持ち替えは原則として基本的に2ndパートのプレイヤーが担当することが多いです。
楽曲の中でピッコロが必要になった場合は、2ndフルート奏者がピッコロに持ち替えて演奏するという具合ですね。
【持ち替え楽器の例】
- フルート → ピッコロ or アルトフルート
- オーボエ → イングリッシュホルン
- クラリネット → バスクラリネット or ソプラニーノクラリネット
- バスーン → コントラバスーン
フルート&ピッコロの音色を聞いてみよう
フルート
ピッコロ
楽器の構造と発音の仕組み
次に、フルートやピッコロの構造と発音の仕組みをみていきましょう。
フルートの構造
フルートは以下の3つのパーツに分かれており、演奏のたびに組み立てて使います。
- 頭部管:発音のための歌口(うたくち)と呼ばれる孔がある部分
- 胴管:演奏のための無数のキーがある部分
- 足部管:いくつかのキーと空気の出口がある端側の部分
ピッコロの構造
ピッコロはフルートに比べて管が短く、頭部管と胴管の2つのみで構成されます。
フルートにはあった足部管がありませんが、キーはすべて胴管についているためフルートと同じ指遣いで演奏することができます。
発音の仕組み
フルートやピッコロでは「エアリード」と呼ばれる仕組みを使って音を発生させます。
ビール瓶をフーフー吹いた経験のある方もいらっしゃると思いますが、あれと同じ原理です。

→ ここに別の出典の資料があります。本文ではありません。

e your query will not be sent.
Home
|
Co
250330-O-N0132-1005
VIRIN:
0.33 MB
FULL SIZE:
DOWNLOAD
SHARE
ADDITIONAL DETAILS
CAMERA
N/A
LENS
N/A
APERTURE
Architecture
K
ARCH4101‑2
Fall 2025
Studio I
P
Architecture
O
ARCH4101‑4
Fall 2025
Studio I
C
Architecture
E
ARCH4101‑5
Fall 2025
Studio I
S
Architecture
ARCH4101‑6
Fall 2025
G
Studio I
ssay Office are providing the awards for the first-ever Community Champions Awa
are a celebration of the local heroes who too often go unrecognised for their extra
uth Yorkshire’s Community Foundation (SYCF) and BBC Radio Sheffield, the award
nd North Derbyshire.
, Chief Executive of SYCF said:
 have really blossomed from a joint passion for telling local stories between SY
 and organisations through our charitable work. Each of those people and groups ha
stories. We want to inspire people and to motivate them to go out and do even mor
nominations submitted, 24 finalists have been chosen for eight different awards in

頭部管にある歌口に唇をそえて反対のフチ(エッジ)に息をぶつけると気流が生まれます。
それが管内で共鳴して音が鳴るという仕組みです。
音域と音色
次に、フルート・ピッコロの音域、そして音域ごとの音色の特徴をみていきましょう。
フルートとピッコロの音域は以下の図のようになっています。
フルートの音域
フルートの音域は案外広いのですがいくつか注意点があります。
まず、低音域~中音域にかけては倍音が少なく他の楽器に埋もれてしまいやすいという特徴があります。

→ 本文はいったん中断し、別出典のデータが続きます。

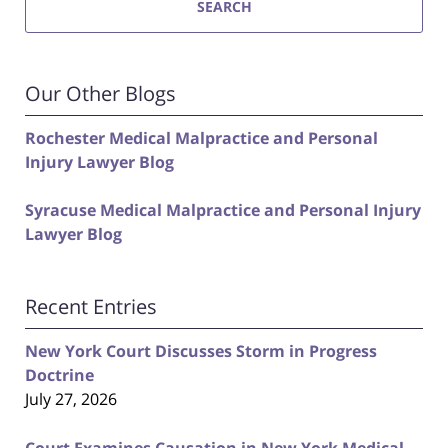
SEARCH
Our Other Blogs
Rochester Medical Malpractice and Personal
Injury Lawyer Blog
Syracuse Medical Malpractice and Personal Injury
Lawyer Blog
Recent Entries
New York Court Discusses Storm in Progress
Doctrine
July 27, 2026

しかしそのサウンドは素朴で美しく、埋もれないよう留意すれば魅力的な音色を披露してくれることでしょう。
一方高音域は明るさと輝かしさに満ちたサウンドでヌケもよく、オーケストラに煌びやかなサウンドを加えてくれます。
ただし、高音域は小さな音量での演奏が難しいため、その点も考慮してダイナミクスを調整しましょう。
ピッコロの音域
ピッコロは高音域以外は滅多に使いません。
というのも、オーケストラでピッコロが必要になるケースはおおよそフルートでは出せないような超高音域が欲しい場合に限られるからです。
ですから、ピッコロの低~中音域を使うことは稀だと考えてよいでしょう。
高音域は分厚いオケの中でもはっきりと抜けて聞こえるほど鋭く輝かしい音ですから、きらびやかなオーケストラサウンドを作りたい場合には欠かせませんね!
得意なフレーズ、苦手なフレーズ
最後にフルート・ピッコロの得意なフレーズと苦手なフレーズをチェックしてみましょう。
得意なフレーズ
フルート・ピッコロの得意なフレーズは以下の通りです。
- 各種スケール
- 同音連打
- 跳躍
- アルペジオ
スケールのような順次進行はサウンドも非常に明瞭でフルート・ピッコロにぴったりなフレーズです。
また、同音連打や跳躍進行、アルペジオなども卒なくこなし、苦手なフレーズの少ない優秀な楽器です。
スケール
同音連打
跳躍
アルペジオ
苦手なフレーズ
今度は苦手なフレーズを見ていきましょう。
先ほど、順次進行や跳躍進行はいずれも得意とお伝えしましたが、指定する音程によっては運指に無理がでることもあり最悪演奏不可能なケースもあります。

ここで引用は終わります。